_WORK INSTRUCTIONS_
An exact copy of every entry below is required, and no picture may appear in it.

_PROVIDED RECORDS_
↓↓↓

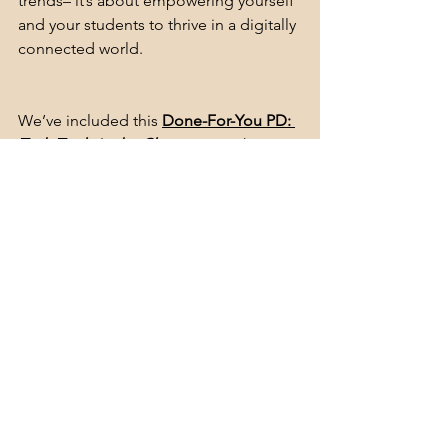
trends– it’s about empowering yourself 
and your students to thrive in a digitally 
connected world.
We’ve included this
Done-For-You PD: 
Tech Tools in the Classroom
 in this 
month’s subscription
, or you can 
grab it 
on my TPE store.
See All
Recent Posts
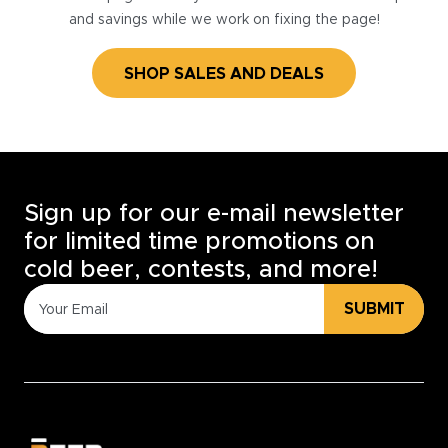
and savings while we work on fixing the page!
SHOP SALES AND DEALS
Sign up for our e-mail newsletter
for limited time promotions on
cold beer, contests, and more!
SUBMIT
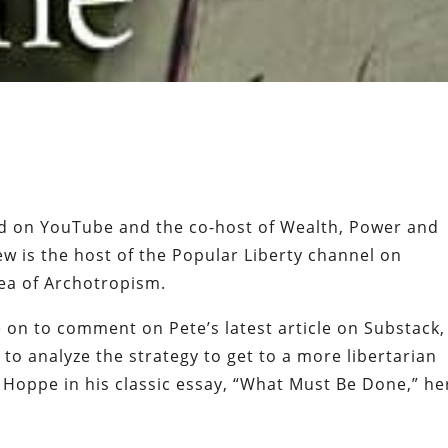
led on YouTube and the co-host of Wealth, Power and
ew is the host of the Popular Liberty channel on
dea of Archotropism.
on to comment on Pete’s latest article on Substack,
to analyze the strategy to get to a more libertarian
 Hoppe in his classic essay, “What Must Be Done,” he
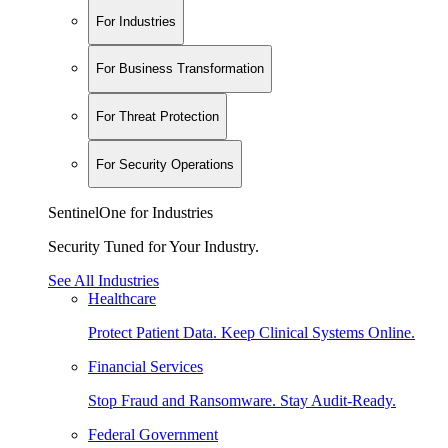
For Industries
For Business Transformation
For Threat Protection
For Security Operations
SentinelOne for Industries
Security Tuned for Your Industry.
See All Industries
Healthcare
Protect Patient Data. Keep Clinical Systems Online.
Financial Services
Stop Fraud and Ransomware. Stay Audit-Ready.
Federal Government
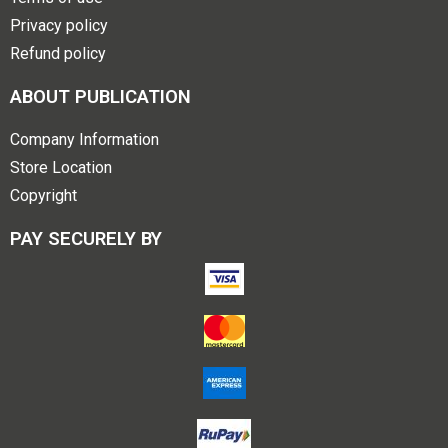
Privacy policy
Refund policy
ABOUT PUBLICATION
Company Information
Store Location
Copyright
PAY SECURELY BY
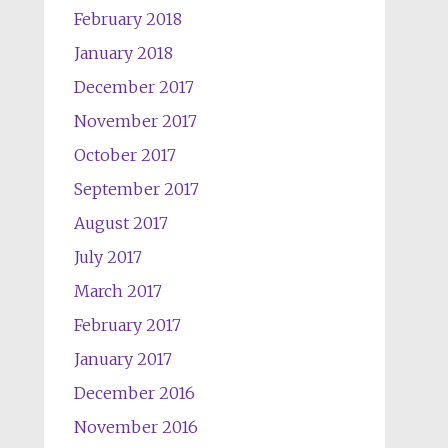
February 2018
January 2018
December 2017
November 2017
October 2017
September 2017
August 2017
July 2017
March 2017
February 2017
January 2017
December 2016
November 2016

↑↑↑

_TASK ANSWER_
trends– it’s about empowering yourself 
and your students to thrive in a digitally 
connected world.
We’ve included this
Done-For-You PD: 
Tech Tools in the Classroom
 in this 
month’s subscription
, or you can 
grab it 
on my TPE store.
See All
Recent Posts
and savings while we work on fixing the page!
SHOP SALES AND DEALS
Sign up for our e-mail newsletter
for limited time promotions on
cold beer, contests, and more!
SUBMIT
led on YouTube and the co-host of Wealth, Power and
ew is the host of the Popular Liberty channel on
dea of Archotropism.
on to comment on Pete’s latest article on Substack,
to analyze the strategy to get to a more libertarian
 Hoppe in his classic essay, “What Must Be Done,” he
For Industries
For Business Transformation
For Threat Protection
For Security Operations
SentinelOne for Industries
Security Tuned for Your Industry.
See All Industries
Healthcare
Protect Patient Data. Keep Clinical Systems Online.
Financial Services
Stop Fraud and Ransomware. Stay Audit-Ready.
Federal Government
Privacy policy
Refund policy
ABOUT PUBLICATION
Company Information
Store Location
Copyright
PAY SECURELY BY
February 2018
January 2018
December 2017
November 2017
October 2017
September 2017
August 2017
July 2017
March 2017
February 2017
January 2017
December 2016
November 2016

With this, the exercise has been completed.